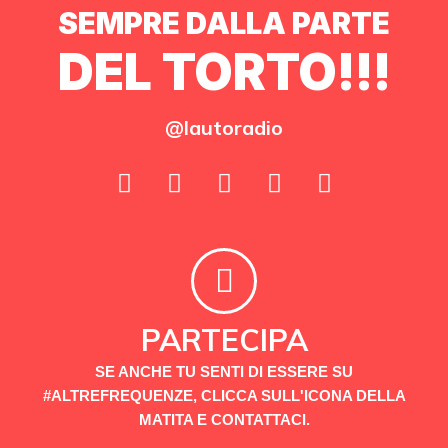
SEMPRE DALLA PARTE
DEL TORTO!!!
@lautoradio
PARTECIPA
SE ANCHE TU SENTI DI ESSERE SU
#ALTREFREQUENZE, CLICCA SULL'ICONA DELLA
MATITA E CONTATTACI.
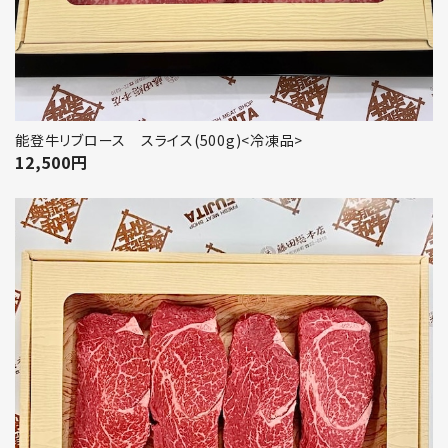
能登牛リブロース スライス(500g)<冷凍品>
12,500
円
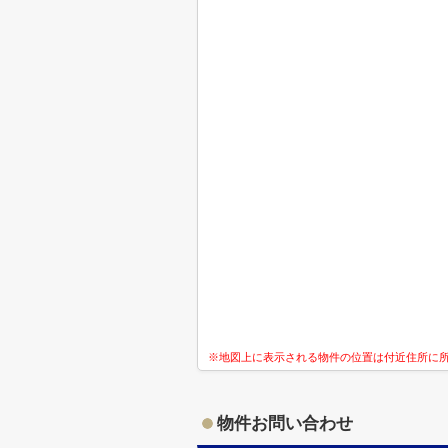
※地図上に表示される物件の位置は付近住所に
物件お問い合わせ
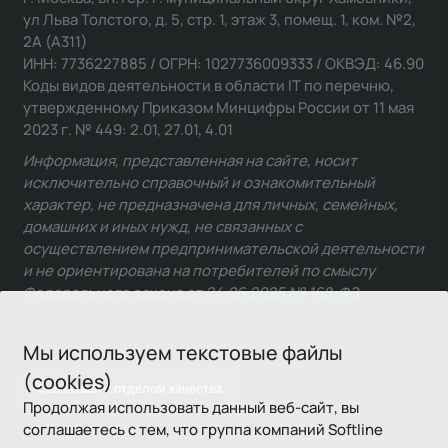
ул Льва Толстого, д. 5, стр. 1, этаж 3, помещ. 1, ком. №2,
2А (А311)
ИНН: 7736227885 / ОГРН: 1027736009333 / ОКВЭД: 46.90
Коды видов деятельности в области IT по перечню,
утвержденному Приказом Минцифры России от 11 мая
2023 г. № 449: 2.01, 27.01, 4.01
Информация, представленная на сайте, носит
исключительно справочный и ознакомительный
характер, не предназначена для личных, семейных,
домашних и иных нужд, не связанных с
осуществлением предпринимательской деятельности
и не ориентирована на потребителей по смыслу
Федерального закона от 24.06.2025 № 168-ФЗ.
Мы используем текстовые файлы
(cookies)
Связаться с отделом качества
Продолжая использовать данный веб-сайт, вы
соглашаетесь с тем, что группа компаний Softline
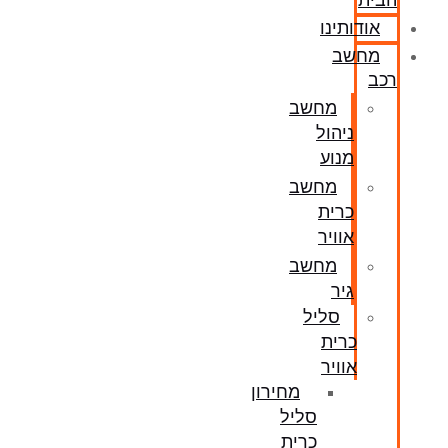
הבית
אודותינו
מחשב
רכב
מחשב
ניהול
מנוע
מחשב
כרית
אוויר
מחשב
גיר
סליל
כרית
אוויר
מחירון
סליל
כרית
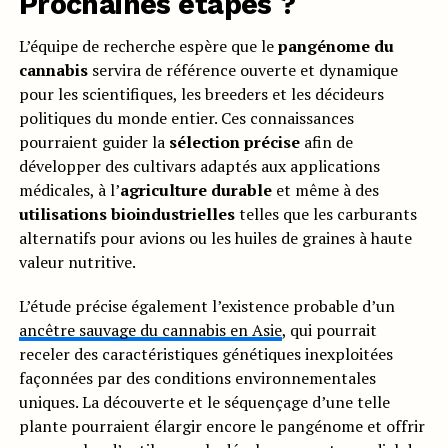
Prochaines étapes ?
L’équipe de recherche espère que le
pangénome du
cannabis
servira de référence ouverte et dynamique
pour les scientifiques, les breeders et les décideurs
politiques du monde entier. Ces connaissances
pourraient guider la
sélection précise
afin de
développer des cultivars adaptés aux applications
médicales, à l’
agriculture durable
et même à des
utilisations bioindustrielles
telles que les carburants
alternatifs pour avions ou les huiles de graines à haute
valeur nutritive.
L’étude précise également l’existence probable d’un
ancêtre sauvage du cannabis en Asie
, qui pourrait
receler des caractéristiques génétiques inexploitées
façonnées par des conditions environnementales
uniques. La découverte et le séquençage d’une telle
plante pourraient élargir encore le pangénome et offrir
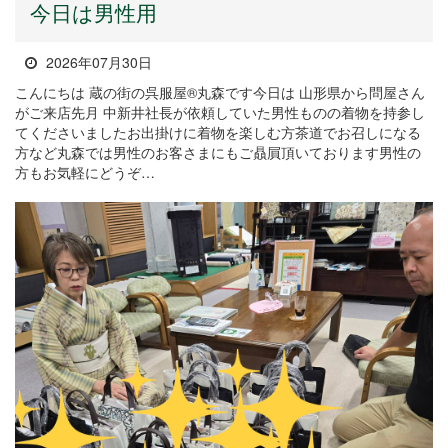
今日は男性用
2026年07月30日
こんにちは 蔵の街の呉服屋®丸森です今日は 山形県から問屋さん
がご来店先月 中新井社長が依頼していた男性ものの着物を持参し
てくださいましたお出掛けに着物を楽しむ方茶道でお召しになる
方など丸森では男性のお客さまにもご贔屓頂いております男性の
方もお気軽にどうぞ…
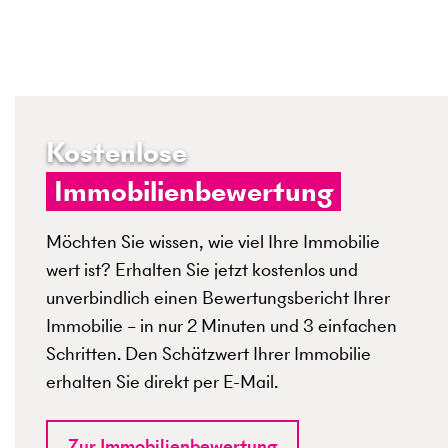
Kostenlose
Immobilienbewertung
Möchten Sie wissen, wie viel Ihre Immobilie
wert ist? Erhalten Sie jetzt kostenlos und
unverbindlich einen Bewertungsbericht Ihrer
Immobilie – in nur 2 Minuten und 3 einfachen
Schritten. Den Schätzwert Ihrer Immobilie
erhalten Sie direkt per E-Mail.
Zur Immobilienbewertung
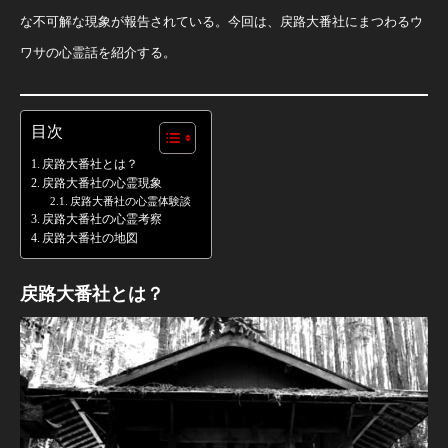
な不可解な現象が報告されている。今回は、戻路大番社にまつわるウ
ワサの心霊話を紹介する。
目次
戻路大番社とは？
戻路大番社の心霊現象
戻路大番社の心霊体験談
戻路大番社の心霊考察
戻路大番社の地図
戻路大番社とは？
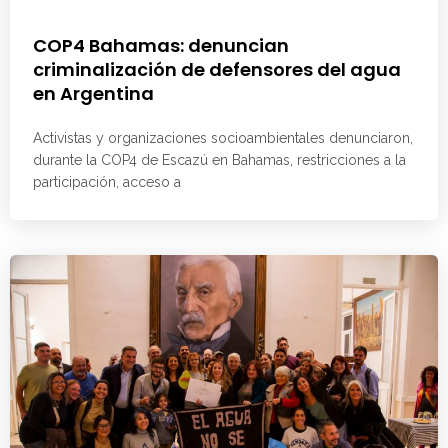
COP4 Bahamas: denuncian
criminalización de defensores del agua
en Argentina
Activistas y organizaciones socioambientales denunciaron,
durante la COP4 de Escazú en Bahamas, restricciones a la
participación, acceso a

▬▬▬▬▬▬

Work to be completed
Each line that includes the string "précise" should be copied from the data.

Exercise response
sélection précise
L’étude précise également l’existence probable d’un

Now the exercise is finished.